Yem ve süt üreticilerine dayanak çağrısı
Hayvancılıkla uğraşanların girdilerdeki maliyet artışları nedeniyle zorluk yaşadığını tabir eden Gürer, süt üreticilerinin durumuna dikkat çekti ve “Ulusal Süt Kurulu 14,65 TL fiyat verip onun altında da süt alımının yolu hala açıksa, bunun yansıması bu işi yapanlar bu işten vazgeçiyor. Süt üreticiliği yapan para kazanmazsa hayvanını kısma veriyor. Faiz de yüksek, götürüyor parasını faize yatırıyor. Yorulmadan para kazanıyor. O denli olunca hayvancılık da güç bir iş. Yani ailece işin içindeler. Geliyorlar işte, tatili yok, bayramı yok, seyranı yok. Onun için yetkililere davetimizdir. Yem sübvanse edilip en az yüzde 50 yemde takviye verilmeli. Ahır masrafları karşılanmalı, hayvan refahını artırıcı tedbirler alınıp hayvan refahı sağlanarak daha çok randıman alınmalı” sözlerini kullandı.

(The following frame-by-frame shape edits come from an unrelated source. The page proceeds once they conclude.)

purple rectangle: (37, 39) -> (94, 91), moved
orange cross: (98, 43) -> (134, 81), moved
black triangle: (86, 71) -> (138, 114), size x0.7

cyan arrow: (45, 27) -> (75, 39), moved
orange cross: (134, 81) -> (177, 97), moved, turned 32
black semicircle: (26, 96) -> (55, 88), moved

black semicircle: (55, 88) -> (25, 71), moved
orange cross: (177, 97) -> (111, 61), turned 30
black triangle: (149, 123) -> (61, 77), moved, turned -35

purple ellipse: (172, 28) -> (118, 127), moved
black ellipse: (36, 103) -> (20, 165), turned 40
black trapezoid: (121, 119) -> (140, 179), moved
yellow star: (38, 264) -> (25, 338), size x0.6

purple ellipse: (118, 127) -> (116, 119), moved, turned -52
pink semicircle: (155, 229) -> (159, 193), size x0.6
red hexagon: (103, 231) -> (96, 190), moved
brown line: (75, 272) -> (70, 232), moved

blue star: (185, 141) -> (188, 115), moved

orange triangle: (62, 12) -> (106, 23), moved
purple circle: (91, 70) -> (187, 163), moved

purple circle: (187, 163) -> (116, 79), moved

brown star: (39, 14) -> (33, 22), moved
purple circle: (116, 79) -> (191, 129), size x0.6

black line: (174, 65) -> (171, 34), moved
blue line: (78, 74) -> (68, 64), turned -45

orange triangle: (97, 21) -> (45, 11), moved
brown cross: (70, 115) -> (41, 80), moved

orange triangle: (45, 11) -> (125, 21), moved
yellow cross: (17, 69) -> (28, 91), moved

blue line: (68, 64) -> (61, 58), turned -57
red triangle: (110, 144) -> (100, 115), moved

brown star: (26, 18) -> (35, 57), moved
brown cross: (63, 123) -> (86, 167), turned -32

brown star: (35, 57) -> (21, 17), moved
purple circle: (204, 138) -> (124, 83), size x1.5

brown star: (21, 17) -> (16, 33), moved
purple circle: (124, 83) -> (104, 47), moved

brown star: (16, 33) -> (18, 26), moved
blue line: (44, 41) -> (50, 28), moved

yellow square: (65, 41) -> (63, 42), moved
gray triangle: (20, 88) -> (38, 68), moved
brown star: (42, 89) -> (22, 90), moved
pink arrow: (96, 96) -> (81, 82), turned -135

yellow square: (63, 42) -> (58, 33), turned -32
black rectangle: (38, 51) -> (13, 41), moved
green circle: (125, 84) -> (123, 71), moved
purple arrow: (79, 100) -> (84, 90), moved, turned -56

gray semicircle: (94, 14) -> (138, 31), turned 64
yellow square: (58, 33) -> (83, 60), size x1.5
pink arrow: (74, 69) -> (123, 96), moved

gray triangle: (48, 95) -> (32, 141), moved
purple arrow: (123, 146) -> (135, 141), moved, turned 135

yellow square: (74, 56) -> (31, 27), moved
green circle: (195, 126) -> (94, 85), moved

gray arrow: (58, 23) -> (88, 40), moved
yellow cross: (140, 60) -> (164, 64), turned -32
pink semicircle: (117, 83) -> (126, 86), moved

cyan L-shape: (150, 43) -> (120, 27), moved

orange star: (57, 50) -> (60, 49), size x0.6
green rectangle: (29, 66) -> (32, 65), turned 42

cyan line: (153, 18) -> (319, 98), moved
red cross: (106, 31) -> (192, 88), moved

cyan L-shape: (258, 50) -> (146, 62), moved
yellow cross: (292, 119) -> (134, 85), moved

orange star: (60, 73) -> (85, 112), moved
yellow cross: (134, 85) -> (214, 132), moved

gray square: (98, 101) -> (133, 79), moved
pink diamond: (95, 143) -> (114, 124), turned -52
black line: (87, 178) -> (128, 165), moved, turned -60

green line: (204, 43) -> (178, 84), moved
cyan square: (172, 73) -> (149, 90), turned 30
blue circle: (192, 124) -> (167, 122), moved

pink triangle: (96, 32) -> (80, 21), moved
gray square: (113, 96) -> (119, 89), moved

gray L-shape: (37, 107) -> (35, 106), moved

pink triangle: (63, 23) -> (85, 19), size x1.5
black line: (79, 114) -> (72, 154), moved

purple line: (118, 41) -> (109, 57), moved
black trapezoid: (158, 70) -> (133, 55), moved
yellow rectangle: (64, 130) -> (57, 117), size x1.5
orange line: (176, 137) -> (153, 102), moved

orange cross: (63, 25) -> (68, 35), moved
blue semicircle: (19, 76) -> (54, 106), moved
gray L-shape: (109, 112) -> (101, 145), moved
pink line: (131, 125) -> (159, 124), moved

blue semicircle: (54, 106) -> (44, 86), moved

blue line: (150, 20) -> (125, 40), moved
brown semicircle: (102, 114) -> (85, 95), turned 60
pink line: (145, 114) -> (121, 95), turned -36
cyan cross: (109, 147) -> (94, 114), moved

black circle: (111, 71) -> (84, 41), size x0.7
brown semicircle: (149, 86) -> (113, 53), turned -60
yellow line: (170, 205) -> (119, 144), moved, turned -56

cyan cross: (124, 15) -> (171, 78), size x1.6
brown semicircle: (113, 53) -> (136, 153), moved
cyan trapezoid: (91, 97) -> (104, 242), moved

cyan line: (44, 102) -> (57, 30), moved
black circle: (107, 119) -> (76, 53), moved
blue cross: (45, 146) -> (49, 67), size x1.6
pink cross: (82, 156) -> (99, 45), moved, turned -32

Hayvan refahının üretim verimliliğini direkt etkilediğini vurgulayan Gürer, bu bahiste bilimsel yaklaşımların kıymetini belirterek, “Buradaki bir sorun da hayvanın da refahı tam sağlanmazsa ondan randıman de alınamıyor. Onun da yolu; bu hususta bilgiyle, bilimsellikle sıkıntıları yanlışsız tahlil üreten veteriner takviyeli bir yapıyla halledebiliriz. Yetkililere buradan bir kere daha bu hususta da davet yapalım” dedi.